Table of Contents

1. The Tool System Philosophy

pagantic draws a hard line between what the model decides and what the harness executes. This separation is the foundation of the entire tool system.

Design principle: If you can't observe it, you can't debug it. Every tool call is recorded with timing, arguments, and errors through the observer layer.

This split means you can swap models without touching tool code, and you can add tools without retraining models. The contract between them is a JSON schema describing parameters - nothing more.

2. Tool Interface

Every tool in pagantic implements a single interface with four methods. The interface lives in layers/04_tool:

// Tool is the contract each tool must satisfy.
type Tool interface {
    // Info returns tool metadata.
    Info() ToolInfo
    // Definition returns typed tool schema for the model.
    Definition() core.ToolDefinition
    // Execute runs tool with parsed args from model.
    Execute(args map[string]any) (string, error)
    // Available reports if tool is ready now.
    Available() (bool, string)
}

Each method has a clear responsibility:

Method Purpose Called by
Info() Returns name, type, and description for logging and status display Registry, observer
Definition() Returns JSON Schema the model uses to construct tool call arguments Registry (sent to model)
Execute() Runs the tool with parsed arguments; returns result string or error Registry dispatch
Available() Reports whether tool can run right now; returns reason if not Registry (filters definitions)

Supporting Types

type ToolInfo struct {
    Name        string
    Type        ToolType
    Description string
}

type ToolType string

const (
    TypeGo  ToolType = "go"   // Pure Go implementation
    TypeCLI ToolType = "cli"  // Wraps external binary
)
ToolType is metadata only - it does not change execution behavior. It exists so observers and dashboards can distinguish pure-Go tools from tools that shell out to external binaries.

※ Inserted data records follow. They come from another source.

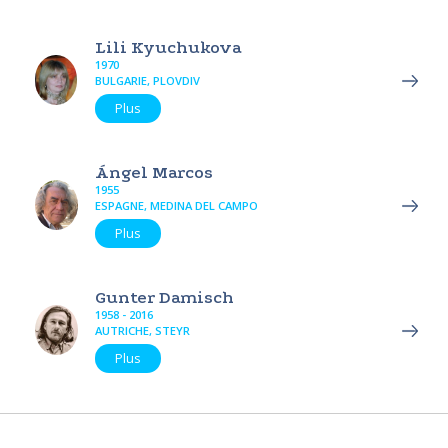
Lili Kyuchukova
1970
BULGARIE, PLOVDIV
Plus
Ángel Marcos
1955
ESPAGNE, MEDINA DEL CAMPO
Plus
Gunter Damisch
1958 - 2016
AUTRICHE, STEYR
Plus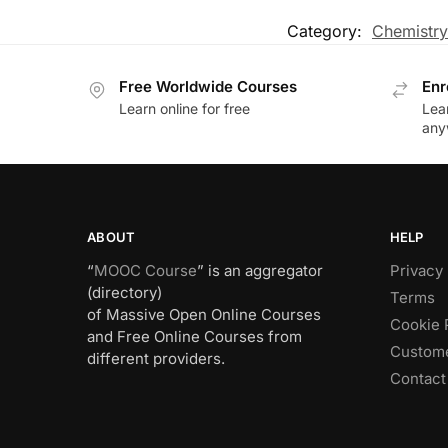
Category:
Chemistry
Free Worldwide Courses
Enr
Learn online for free
Lea
any
ABOUT
HELP
“
MOOC Course
” is an aggregator
Privacy 
(directory)
Terms
of Massive Open Online Courses
Cookie 
and Free Online Courses from
Custome
different providers.
Contact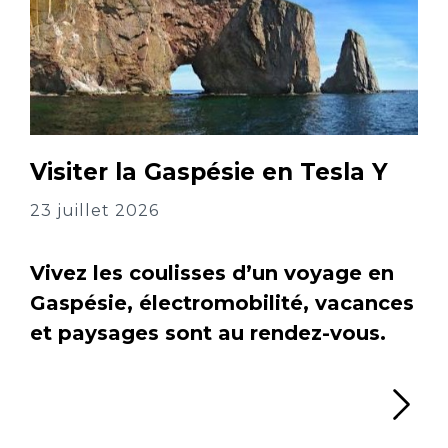
Visiter la Gaspésie en Tesla Y
23 juillet 2026
Vivez les coulisses d’un voyage en
Gaspésie, électromobilité, vacances
et paysages sont au rendez-vous.
Li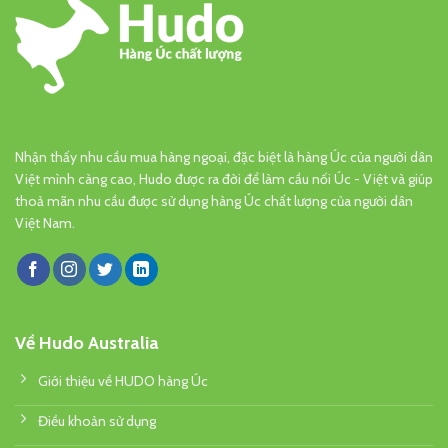
Nhận thấy nhu cầu mua hàng ngoại, đặc biệt là hàng Úc của người dân
Việt mình càng cao, Hudo được ra đời để làm cầu nối Úc - Việt và giúp
thoả mãn nhu cầu được sử dụng hàng Úc chất lượng của người dân
Việt Nam.
Về Hudo Australia
Giới thiệu về HUDO hàng Úc
Điều khoản sử dụng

3. Writing a Tool - Complete Example

Here is a complete dice roller tool with detailed comments explaining every method. Use this as a template for your own tools.

package main

import (
    "fmt"
    "math/rand"

    core "github.com/miroslav-matejovsky/pagantic/layers/00_core"
    "github.com/miroslav-matejovsky/pagantic/layers/04_tool"
)

// diceTool implements tool.Tool for rolling dice.
type diceTool struct{}

// Info returns metadata used for logging and status display.
func (d *diceTool) Info() tool.ToolInfo {
    return tool.ToolInfo{
        Name:        "roll_dice",
        Type:        tool.TypeGo,
        Description: "Rolls N dice with S sides each",
    }
}

// Definition returns the schema that tells the model what parameters
// this tool accepts. The model uses this to construct ToolCall arguments.
func (d *diceTool) Definition() core.ToolDefinition {
    return core.ToolDefinition{
        Name:        "roll_dice",
        Description: "Roll dice. Returns sum and individual results.",
        Parameters: core.Schema{
            Type: "object",
            Properties: map[string]core.Schema{
                "count": {
                    Type:        "integer",
                    Description: "Number of dice to roll (1-10)",
                },
                "sides": {
                    Type:        "integer",
                    Description: "Number of sides per die (4, 6, 8, 10, 12, 20)",
                },
            },
            Required: []string{"count", "sides"},
        },
    }
}

// Execute runs when the model calls this tool.
// args are parsed from model's JSON - keys match Parameters schema.
func (d *diceTool) Execute(args map[string]any) (string, error) {
    count := int(args["count"].(float64))  // JSON numbers are float64
    sides := int(args["sides"].(float64))

    if count < 1 || count > 10 {
        return "", fmt.Errorf("count must be 1-10, got %d", count)
    }

    results := make([]int, count)
    sum := 0
    for i := range results {
        results[i] = rand.Intn(sides) + 1
        sum += results[i]
    }

    return fmt.Sprintf("Rolled %dd%d: %v (sum: %d)", count, sides, results, sum), nil
}

// Available reports whether this tool can run right now.
// Return (false, "reason") to temporarily disable a tool.
func (d *diceTool) Available() (bool, string) {
    return true, ""
}
JSON number gotcha: All JSON numbers arrive as float64 in Go's map[string]any. Always cast with int(args["key"].(float64)) for integer parameters. Forgetting this is the most common tool bug.
Naming convention: Tool names should be snake_case and verb-first: roll_dice, search_web, read_file. The model uses these names to decide which tool to call, so make them descriptive.

4. Tool Registry

The Registry is the central dispatch point for all tools. It holds tools by name, filters by availability, and dispatches execution.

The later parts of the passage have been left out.